От шока невидимая сила толкает меня на перила лестницы. Больно ударяюсь бедром и почти падаю, но крепкая рука позади хватает меня за локоть.
– Держись, – говорит Ким на ухо. Он смотрит на меня с беспокойством, чувствую, как режет взглядом, а я не могу глаз отвести от старушки, которую спасла много лет назад.
15
– Вы? – не могу совладать с собой. Отталкиваюсь от мужчины и напираю на бабку. Она заблаговременно прячется за стеклом вахты и закрывает за собой дверь. – Вы мне жизнь сломали! Прекратите это! Слышите?!
– Девонька, я тебя вижу впервые, – ошарашено бормочет карга. Я её на клочки порву, задушу и не моргну. Хочу рвануть дверь и налететь плечом на тонкий пластик, но Ким оттаскивает меня назад.

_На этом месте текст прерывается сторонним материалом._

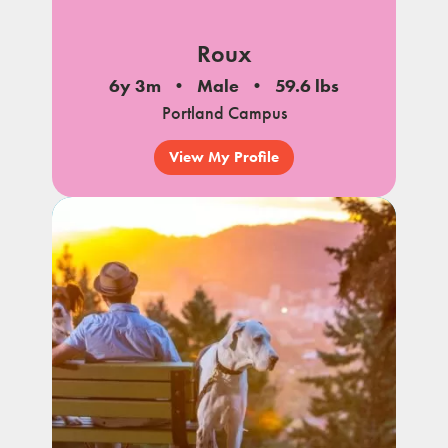
Roux
6y 3m
Male
59.6 lbs
Portland Campus
View My Profile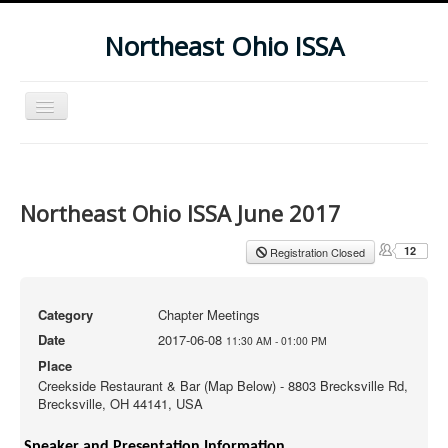
Northeast Ohio ISSA
Toggle
Navigation
Home
Subscribe To Our Newsletter
Northeast Ohio ISSA June 2017
Upcoming Events
12
Registration Closed
Category
Chapter Meetings
Date
2017-06-08
11:30 AM
-
01:00 PM
Place
Creekside Restaurant & Bar (Map Below) - 8803 Brecksville Rd,
Brecksville, OH 44141, USA
Speaker and Presentation Information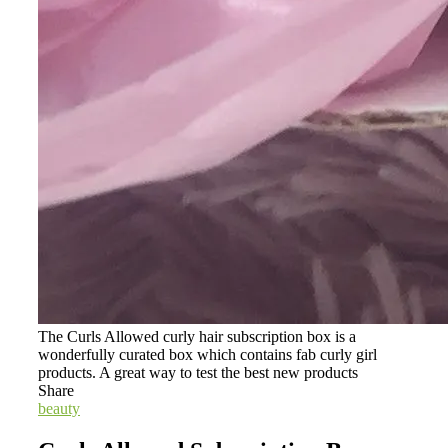
The Curls Allowed curly hair subscription box is a
wonderfully curated box which contains fab curly girl
products. A great way to test the best new products
Share
beauty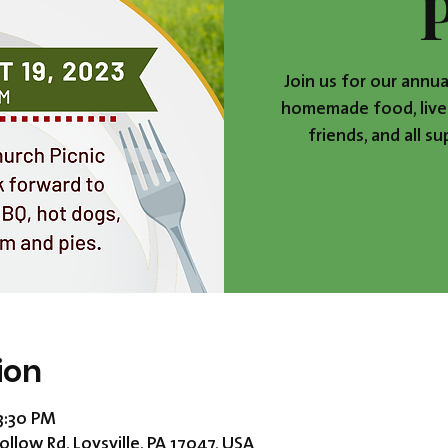
Join us for our annua
homemade food, live 
friends, and all s
ion
 3:30 PM
ollow Rd, Loysville, PA 17047, USA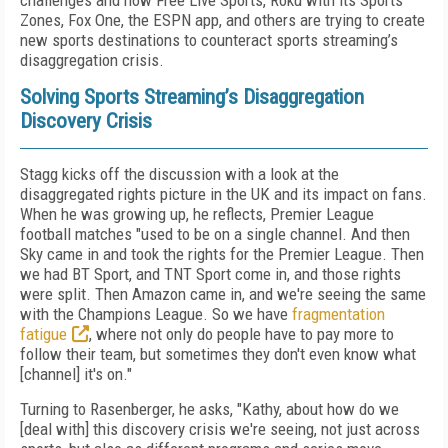
challenges and how Free Live Sports, Roku with its Sports
Zones, Fox One, the ESPN app, and others are trying to create
new sports destinations to counteract sports streaming’s
disaggregation crisis.
Solving Sports Streaming’s Disaggregation
Discovery Crisis
Stagg kicks off the discussion with a look at the
disaggregated rights picture in the UK and its impact on fans.
When he was growing up, he reflects, Premier League
football matches "used to be on a single channel. And then
Sky came in and took the rights for the Premier League. Then
we had BT Sport, and TNT Sport come in, and those rights
were split. Then Amazon came in, and we're seeing the same
with the Champions League. So we have
fragmentation
fatigue
, where not only do people have to pay more to
follow their team, but sometimes they don't even know what
[channel] it's on."
Turning to Rasenberger, he asks, "Kathy, about how do we
[deal with] this discovery crisis we're seeing, not just across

– Тише-тише… Там стекло, поранишься!
– Отстань, – поворачиваюсь и кричу ему в лицо: – Отстань от меня! Что ты прицепился? Терпеть тебя не могу ещё со студенческих лет! Рожа твоя маячила на каждом углу, с плакатов усмехалась, а мне противно было. До того противно, что когда печатала номера с твоими интервью и похождениями, вечно плеваться хотелось! Несчастная звязда!
Ким багровеет, синие глаза стекленеют.
– Сучка! – шипит мужчина и, бросив мне под ноги сапоги, уходит.
Когда от грохота вздрагивают стены, я закрываю ладонями лицо и беззвучно кричу. На языке катается соленая влага, а на губах горит дерзкий чужой поцелуй. Взволновал он меня, заставил разгореться, а я не хочу себя чувствовать предательницей. У меня Призрак есть, ради него на всё готова. Сказал, что наступит время, и он придёт ко мне, значит, буду ждать.
– Уходи, не то полицию вызову, – грубо вякает из-за стекла бабка.